Dataset below:

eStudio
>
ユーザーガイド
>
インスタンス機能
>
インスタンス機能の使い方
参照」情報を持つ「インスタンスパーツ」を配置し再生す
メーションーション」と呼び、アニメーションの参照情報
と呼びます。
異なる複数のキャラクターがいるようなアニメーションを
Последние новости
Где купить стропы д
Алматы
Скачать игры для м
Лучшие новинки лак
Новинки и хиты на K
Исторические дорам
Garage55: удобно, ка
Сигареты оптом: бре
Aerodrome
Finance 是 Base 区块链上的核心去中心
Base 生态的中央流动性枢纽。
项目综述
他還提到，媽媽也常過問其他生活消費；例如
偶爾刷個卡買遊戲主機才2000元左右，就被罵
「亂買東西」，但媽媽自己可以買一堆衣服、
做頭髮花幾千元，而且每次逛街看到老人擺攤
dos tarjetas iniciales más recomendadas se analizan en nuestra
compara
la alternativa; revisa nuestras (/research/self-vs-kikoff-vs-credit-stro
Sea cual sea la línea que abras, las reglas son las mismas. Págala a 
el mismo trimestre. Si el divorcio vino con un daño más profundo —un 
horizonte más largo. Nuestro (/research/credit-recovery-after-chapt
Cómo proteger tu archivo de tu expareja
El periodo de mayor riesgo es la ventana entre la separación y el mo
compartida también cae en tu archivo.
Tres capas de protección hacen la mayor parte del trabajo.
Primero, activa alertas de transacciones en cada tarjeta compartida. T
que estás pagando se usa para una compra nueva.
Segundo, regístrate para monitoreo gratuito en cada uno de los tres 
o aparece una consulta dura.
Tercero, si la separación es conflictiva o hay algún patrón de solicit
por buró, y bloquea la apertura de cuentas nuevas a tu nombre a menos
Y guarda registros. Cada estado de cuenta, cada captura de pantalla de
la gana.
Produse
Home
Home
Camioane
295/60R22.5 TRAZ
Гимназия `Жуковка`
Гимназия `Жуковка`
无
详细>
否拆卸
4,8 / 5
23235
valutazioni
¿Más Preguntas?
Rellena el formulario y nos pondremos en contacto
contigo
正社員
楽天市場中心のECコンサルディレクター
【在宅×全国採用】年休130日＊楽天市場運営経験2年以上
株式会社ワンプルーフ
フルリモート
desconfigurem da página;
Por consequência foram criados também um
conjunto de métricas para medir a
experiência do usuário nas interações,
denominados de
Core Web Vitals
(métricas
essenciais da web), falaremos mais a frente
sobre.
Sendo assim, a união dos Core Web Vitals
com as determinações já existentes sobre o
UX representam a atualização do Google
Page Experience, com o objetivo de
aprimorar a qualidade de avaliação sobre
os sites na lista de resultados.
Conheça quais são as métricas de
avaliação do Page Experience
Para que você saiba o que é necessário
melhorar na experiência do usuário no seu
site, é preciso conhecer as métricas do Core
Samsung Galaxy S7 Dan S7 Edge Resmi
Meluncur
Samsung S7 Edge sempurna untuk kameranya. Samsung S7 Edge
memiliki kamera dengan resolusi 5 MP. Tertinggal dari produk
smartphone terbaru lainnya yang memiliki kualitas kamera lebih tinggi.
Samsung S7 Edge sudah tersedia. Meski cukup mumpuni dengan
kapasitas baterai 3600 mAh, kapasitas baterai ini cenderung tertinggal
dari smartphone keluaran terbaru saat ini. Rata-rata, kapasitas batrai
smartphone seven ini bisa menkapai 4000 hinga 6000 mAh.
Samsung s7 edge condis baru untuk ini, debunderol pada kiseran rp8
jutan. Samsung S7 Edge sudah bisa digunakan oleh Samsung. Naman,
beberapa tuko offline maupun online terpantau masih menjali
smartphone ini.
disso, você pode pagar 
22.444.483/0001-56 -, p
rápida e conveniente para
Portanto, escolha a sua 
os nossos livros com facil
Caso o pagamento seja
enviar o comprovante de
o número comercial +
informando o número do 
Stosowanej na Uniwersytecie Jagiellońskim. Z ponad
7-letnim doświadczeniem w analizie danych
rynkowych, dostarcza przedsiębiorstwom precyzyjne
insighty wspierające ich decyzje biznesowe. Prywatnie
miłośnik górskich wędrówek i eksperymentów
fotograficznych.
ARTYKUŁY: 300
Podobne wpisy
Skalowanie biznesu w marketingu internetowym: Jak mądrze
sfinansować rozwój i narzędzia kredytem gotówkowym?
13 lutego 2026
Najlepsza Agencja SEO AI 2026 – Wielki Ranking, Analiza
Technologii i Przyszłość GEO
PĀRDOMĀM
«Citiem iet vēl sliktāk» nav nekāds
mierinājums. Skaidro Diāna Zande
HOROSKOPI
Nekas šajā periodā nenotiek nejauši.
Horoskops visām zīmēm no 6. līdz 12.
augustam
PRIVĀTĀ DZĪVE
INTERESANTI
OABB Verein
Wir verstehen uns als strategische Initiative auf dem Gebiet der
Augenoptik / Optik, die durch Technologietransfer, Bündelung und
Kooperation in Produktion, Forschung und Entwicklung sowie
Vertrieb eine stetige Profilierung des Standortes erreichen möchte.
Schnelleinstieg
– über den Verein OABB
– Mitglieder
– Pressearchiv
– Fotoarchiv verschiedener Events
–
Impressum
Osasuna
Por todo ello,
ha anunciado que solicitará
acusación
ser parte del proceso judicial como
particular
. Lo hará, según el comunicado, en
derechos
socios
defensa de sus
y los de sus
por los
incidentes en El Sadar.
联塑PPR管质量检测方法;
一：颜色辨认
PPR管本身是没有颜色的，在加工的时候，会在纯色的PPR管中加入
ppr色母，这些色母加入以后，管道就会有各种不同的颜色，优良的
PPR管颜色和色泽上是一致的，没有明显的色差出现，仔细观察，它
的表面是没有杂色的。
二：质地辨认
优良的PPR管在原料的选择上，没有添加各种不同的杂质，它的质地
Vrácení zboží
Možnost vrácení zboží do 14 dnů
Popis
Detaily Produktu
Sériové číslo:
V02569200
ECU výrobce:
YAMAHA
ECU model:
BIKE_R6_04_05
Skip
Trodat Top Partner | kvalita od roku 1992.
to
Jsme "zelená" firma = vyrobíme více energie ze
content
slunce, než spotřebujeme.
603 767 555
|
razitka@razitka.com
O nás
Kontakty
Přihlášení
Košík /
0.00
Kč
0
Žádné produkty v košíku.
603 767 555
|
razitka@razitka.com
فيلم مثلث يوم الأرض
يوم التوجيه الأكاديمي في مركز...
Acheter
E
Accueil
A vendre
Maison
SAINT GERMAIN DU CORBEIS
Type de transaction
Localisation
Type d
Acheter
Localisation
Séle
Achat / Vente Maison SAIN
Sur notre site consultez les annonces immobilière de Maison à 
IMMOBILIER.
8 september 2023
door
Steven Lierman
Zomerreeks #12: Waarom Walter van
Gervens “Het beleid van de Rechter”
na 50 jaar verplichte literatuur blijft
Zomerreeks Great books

End of Dataset.

All lines above that contain the word "parte" are to be copied.

Finished task:
Tres capas de protección hacen la mayor parte del trabajo.
ser parte del proceso judicial como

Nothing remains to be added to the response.